Exercise inputs:
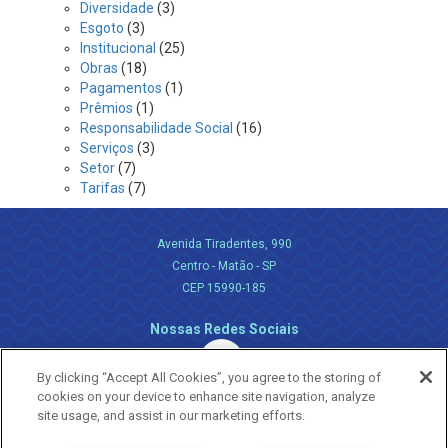
Diversidade
(3)
Esgoto
(3)
Institucional
(25)
Obras
(18)
Pagamentos
(1)
Prêmios
(1)
Responsabilidade Social
(16)
Serviços
(3)
Setor
(7)
Tarifas
(7)
Avenida Tiradentes, 990
Centro - Matão - SP
CEP 15990-185
Nossas Redes Sociais
By clicking “Accept All Cookies”, you agree to the storing of
cookies on your device to enhance site navigation, analyze
site usage, and assist in our marketing efforts.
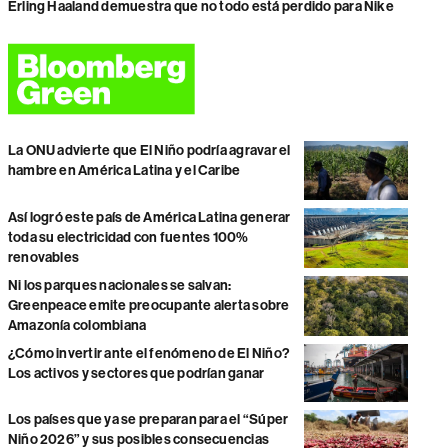
Erling Haaland demuestra que no todo está perdido para Nike
La ONU advierte que El Niño podría agravar el
hambre en América Latina y el Caribe
Así logró este país de América Latina generar
toda su electricidad con fuentes 100%
renovables
Ni los parques nacionales se salvan:
Greenpeace emite preocupante alerta sobre
Amazonía colombiana
¿Cómo invertir ante el fenómeno de El Niño?
Los activos y sectores que podrían ganar
Los países que ya se preparan para el “Súper
Niño 2026” y sus posibles consecuencias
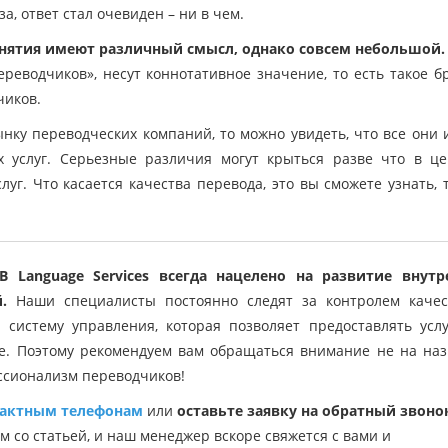
а, ответ стал очевиден – ни в чем.
понятия имеют различный смысл, однако совсем небольшой.
реводчиков», несут коннотативное значение, то есть такое б
чиков.
ынку переводческих компаний, то можно увидеть, что все они
 услуг. Серьезные различия могут крыться разве что в це
луг. Что касается качества перевода, это вы сможете узнать, 
 Language Services всегда нацелено на развитие внутр
.
Наши специалисты постоянно следят за контролем качес
систему управления, которая позволяет предоставлять усл
е. Поэтому рекомендуем вам обращаться внимание не на на
ссионализм переводчиков!
тактным телефонам
или
оставьте заявку на обратный звоно
со статьей, и наш менеджер вскоре свяжется с вами и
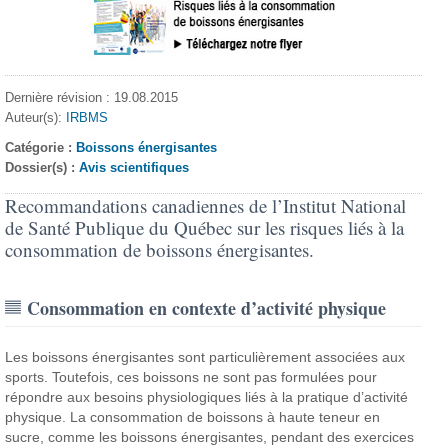
Dernière révision : 19.08.2015
Auteur(s):
IRBMS
Catégorie :
Boissons énergisantes
Dossier(s) :
Avis scientifiques
Recommandations canadiennes de l’Institut National
de Santé Publique du Québec sur les risques liés à la
consommation de boissons énergisantes.
Consommation en contexte d’activité physique
Les boissons énergisantes sont particulièrement associées aux
sports. Toutefois, ces boissons ne sont pas formulées pour
répondre aux besoins physiologiques liés à la pratique d’activité
physique. La consommation de boissons à haute teneur en
sucre, comme les boissons énergisantes, pendant des exercices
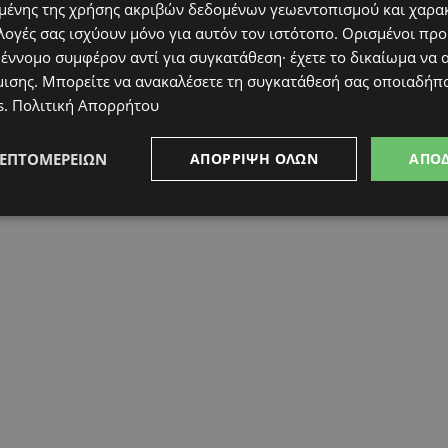
ένης της χρήσης ακριβών δεδομένων γεωεντοπισμού και χαρα
λογές σας ισχύουν μόνο για αυτόν τον ιστότοπο. Ορισμένοι πρ
 έννομο συμφέρον αντί για συγκατάθεση· έχετε το δικαίωμα να α
μισης
. Μπορείτε να ανακαλέσετε τη συγκατάθεσή σας οποιαδήπο
s
.
Πολιτική Απορρήτου
ΛΕΠΤΟΜΕΡΕΙΏΝ
ΑΠΌΡΡΙΨΗ ΌΛΩΝ
ΑΠΟ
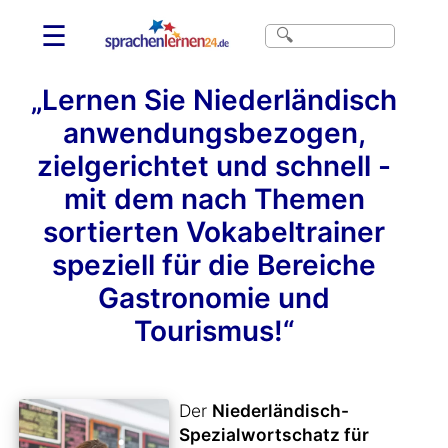
☰
„Lernen Sie Niederländisch
anwendungsbezogen,
zielgerichtet und schnell -
mit dem nach Themen
sortierten Vokabeltrainer
speziell für die Bereiche
Gastronomie und
Tourismus!“
Der
Niederländisch-
Spezialwortschatz für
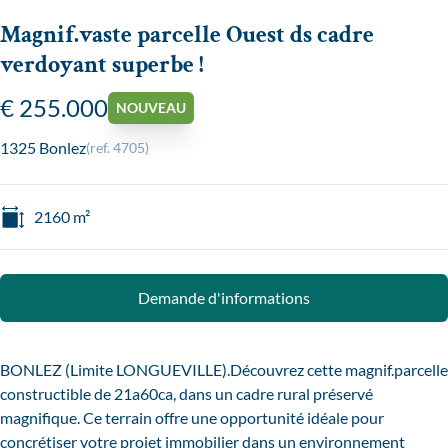
Magnif.vaste parcelle Ouest ds cadre
verdoyant superbe !
€ 255.000
NOUVEAU
1325 Bonlez
(ref.
4705
)
2160
m²
Demande d'informations
BONLEZ (Limite LONGUEVILLE).Découvrez cette magnif.parcelle
constructible de 21a60ca, dans un cadre rural préservé
magnifique. Ce terrain offre une opportunité idéale pour
concrétiser votre projet immobilier dans un environnement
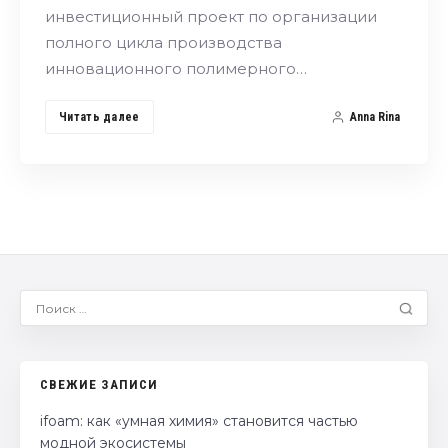
инвестиционный проект по организации
полного цикла производства
инновационного полимерного…
Читать далее
Anna Rina
СВЕЖИЕ ЗАПИСИ
ifoam: как «умная химия» становится частью
модной экосистемы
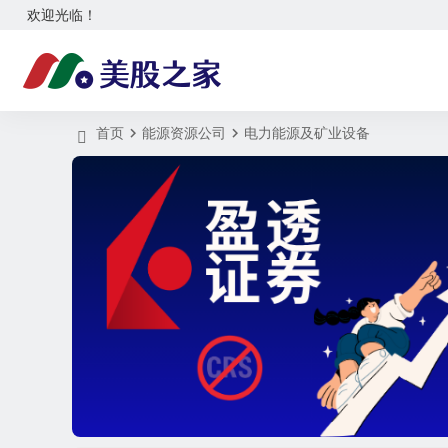
欢迎光临！
首页
能源资源公司
电力能源及矿业设备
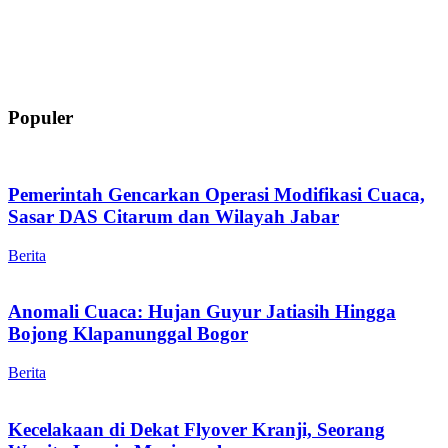
Populer
Pemerintah Gencarkan Operasi Modifikasi Cuaca,
Sasar DAS Citarum dan Wilayah Jabar
Berita
Anomali Cuaca: Hujan Guyur Jatiasih Hingga
Bojong Klapanunggal Bogor
Berita
Kecelakaan di Dekat Flyover Kranji, Seorang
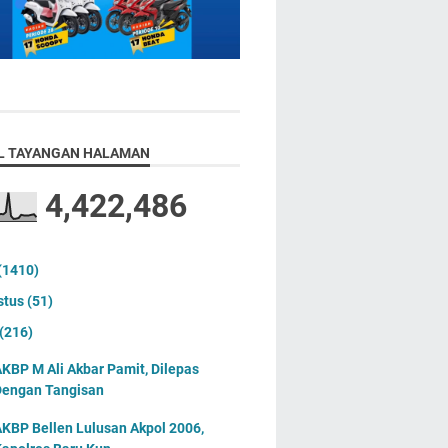
L TAYANGAN HALAMAN
4,422,486
(1410)
stus
(51)
(216)
KBP M Ali Akbar Pamit, Dilepas
engan Tangisan
KBP Bellen Lulusan Akpol 2006,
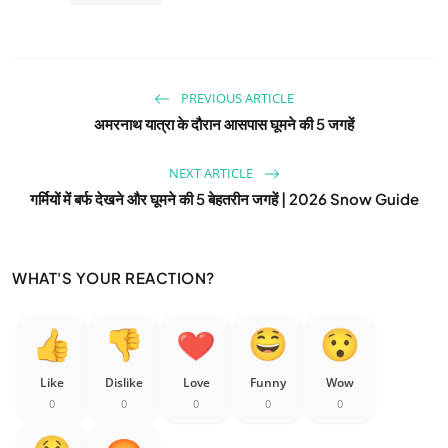
PREVIOUS ARTICLE
अमरनाथ यात्रा के दौरान आसपास घूमने की 5 जगहें
NEXT ARTICLE
गर्मियों में बर्फ देखने और घूमने की 5 बेहतरीन जगहें | 2026 Snow Guide
WHAT'S YOUR REACTION?
Like
Dislike
Love
Funny
Wow
0
0
0
0
0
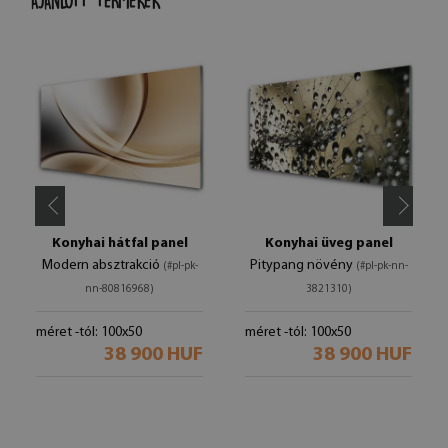
AJÁNLOTT TERMÉKEK
Konyhai hátfal panel
Konyhai üveg panel
Modern absztrakció
Pitypang növény
(#pl-pk-
(#pl-pk-nn-
nn-80816968)
3821310)
méret -tól: 100x50
méret -tól: 100x50
38 900 HUF
38 900 HUF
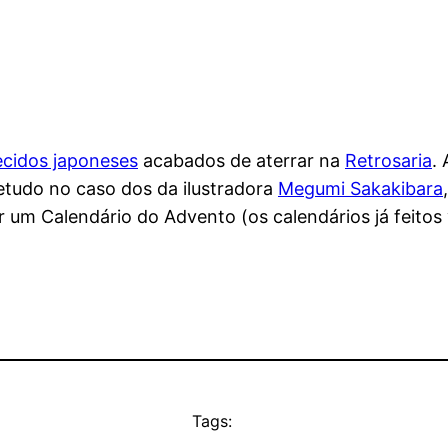
ecidos japoneses
acabados de aterrar na
Retrosaria
.
etudo no caso dos da ilustradora
Megumi Sakakibara
 um Calendário do Advento (os calendários já feitos
Tags:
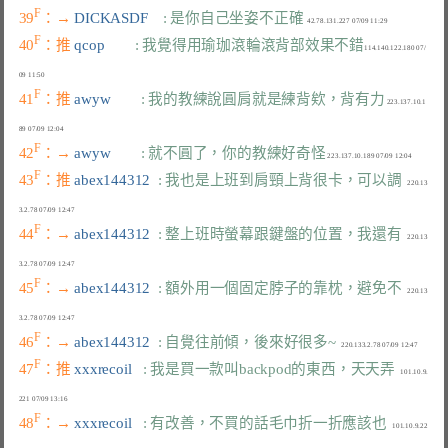
F
39
：→ 
DICKASDF    
: 是你自己坐姿不正確
F
40
：推 
qcop        
: 我覺得用瑜珈滾輪滾背部效果不錯
114.140.122.180 07/
F
41
：推 
awyw        
: 我的教練說圓肩就是練背欸，背有力
 223.137.10.1
F
42
：→ 
awyw        
: 就不圓了，你的教練好奇怪
F
43
：推 
abex144312  
: 我也是上班到肩頸上背很卡，可以調
   220.13
F
44
：→ 
abex144312  
: 整上班時螢幕跟鍵盤的位置，我還有
   220.13
F
45
：→ 
abex144312  
: 額外用一個固定脖子的靠枕，避免不
   220.13
F
46
：→ 
abex144312  
: 自覺往前傾，後來好很多~
F
47
：推 
xxxrecoil   
: 我是買一款叫backpod的東西，天天弄
   101.10.9.
F
48
：→ 
xxxrecoil   
: 有改善，不買的話毛巾折一折應該也
   101.10.9.22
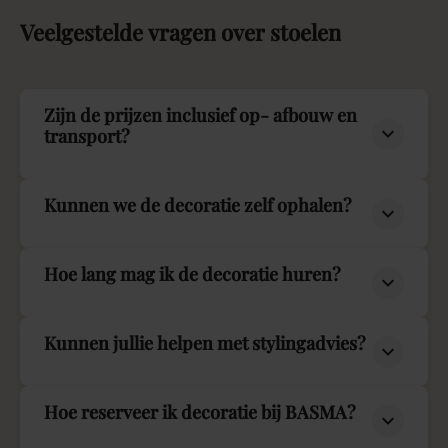
Veelgestelde
vragen
over
stoelen
Zijn de prijzen inclusief op- afbouw en
transport?
Kunnen we de decoratie zelf ophalen?
Hoe lang mag ik de decoratie huren?
Kunnen jullie helpen met stylingadvies?
Hoe reserveer ik decoratie bij BASMA?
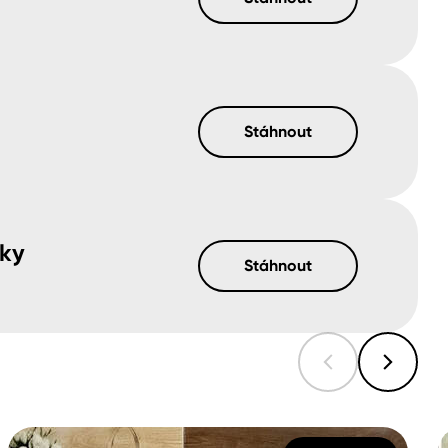
Stáhnout
vky
Stáhnout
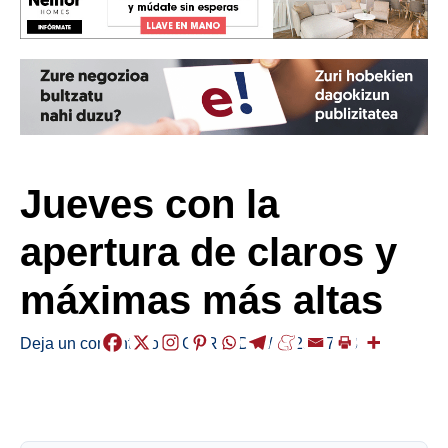
Jueves con la
apertura de claros y
máximas más altas
Deja un comentario
/
EGURALDIA
/
2025-07-03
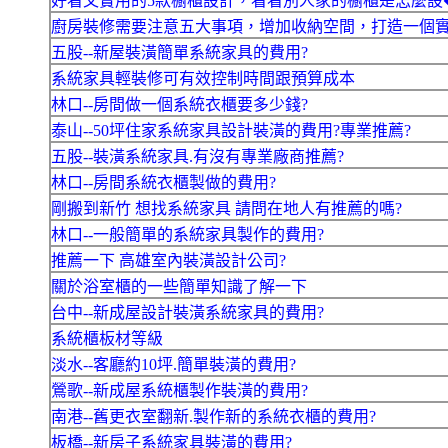
好看又實用的5款櫥櫃設計，看看別人家的櫥櫃是怎麼設
廚房裝修需要注意五大事項，增加收納空間，打造一個
五股--新屋裝潢簡單系統家具的費用?
系統家具輕裝修可有效控制時間跟預算成本
林口--房間做一個系統衣櫃要多少錢?
泰山--50坪住家系統家具設計裝潢的費用?專業推薦?
五股--裝潢系統家具.有沒有專業廠商推薦?
林口--房間系統衣櫃製做的費用?
剛搬到新竹 想找系統家具 請問在地人有推薦的嗎?
林口--一般簡單的系統家具製作的費用?
推薦一下 高雄室內裝潢設計公司?
關於浴室櫃的一些簡單知識了解一下
台中--新成屋設計裝潢系統家具的費用?
系統櫃板材等級
淡水--客廳約10坪.簡單裝潢的費用?
鶯歌--新成屋系統櫃製作裝潢的費用?
南港--舊更衣室翻新.製作新的系統衣櫃的費用?
板橋--新房子系統家具裝潢的費用?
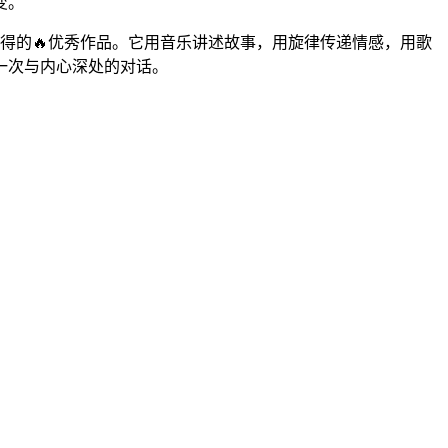
变。
得的🔥优秀作品。它用音乐讲述故事，用旋律传递情感，用歌
一次与内心深处的对话。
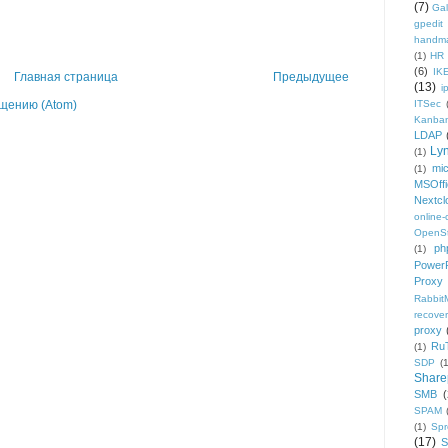
(7)
Gal
gpedit
handm
(1)
HR
(6)
IK
Главная страница
Предыдущее
(13)
i
ITSec
щению (Atom)
Kanba
LDAP
Ly
(1)
mic
(1)
MSOffi
Nextcl
online
OpenS
ph
(1)
PowerP
Proxy
Rabbi
recover
proxy
Ru
(1)
SDP
(
Share
SMB
(
SPAM
(1)
Sp
(17)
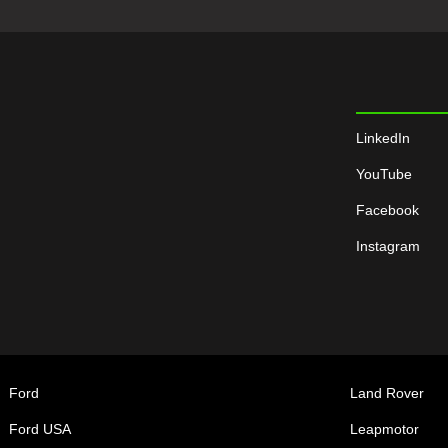
LinkedIn
YouTube
Facebook
Instagram
Ford
Land Rover
Ford USA
Leapmotor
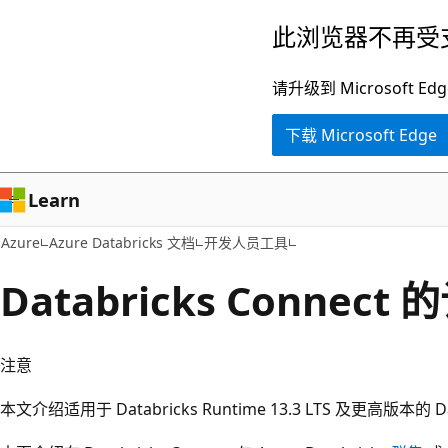
跳
此浏览器不再受
至
主
请升级到 Microsof
要
下载 Microsoft Edge
内
容
Learn
Azure
Azure Databricks 文档
开发人员工具
Databricks Connec
注意
本文介绍适用于 Databricks Runtime 13.3 LTS 及更高版本的 Dat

What needs to be done:
Search the entries for the word "dans" and show every line that has it.

Written solution:
constructible de 21a60ca, dans un cadre rural préservé
concrétiser votre projet immobilier dans un environnement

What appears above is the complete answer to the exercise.